Extracted page text data

-=-=-

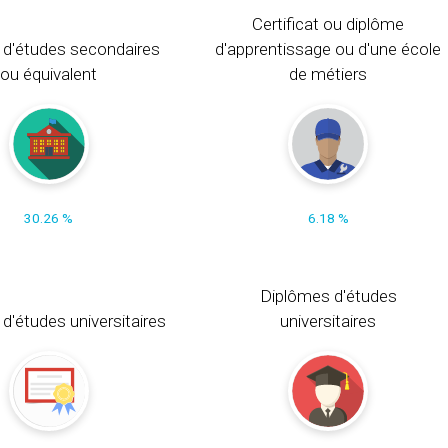
Certificat ou diplôme
 d'études secondaires
d'apprentissage ou d'une école
ou équivalent
de métiers
30.26 %
6.18 %
Diplômes d'études
t d'études universitaires
universitaires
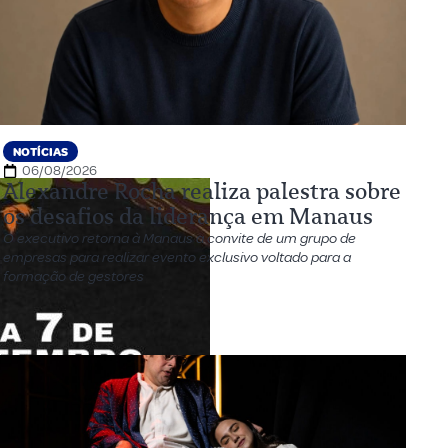
NOTÍCIAS
06/08/2026
Alexandre Rocha realiza palestra sobre
os desafios da liderança em Manaus
O executivo retorna à Manaus a convite de um grupo de
empresas para realizar evento exclusivo voltado para a
formação de gestores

-=-=-

◆ **Problem description**: Each record above should be duplicated word for word, with no pictures included.

◆ **Answer space**:
Certificat ou diplôme
 d'études secondaires
d'apprentissage ou d'une école
ou équivalent
de métiers
30.26 %
6.18 %
Diplômes d'études
t d'études universitaires
universitaires
NOTÍCIAS
06/08/2026
Alexandre Rocha realiza palestra sobre
os desafios da liderança em Manaus
O executivo retorna à Manaus a convite de um grupo de
empresas para realizar evento exclusivo voltado para a
formação de gestores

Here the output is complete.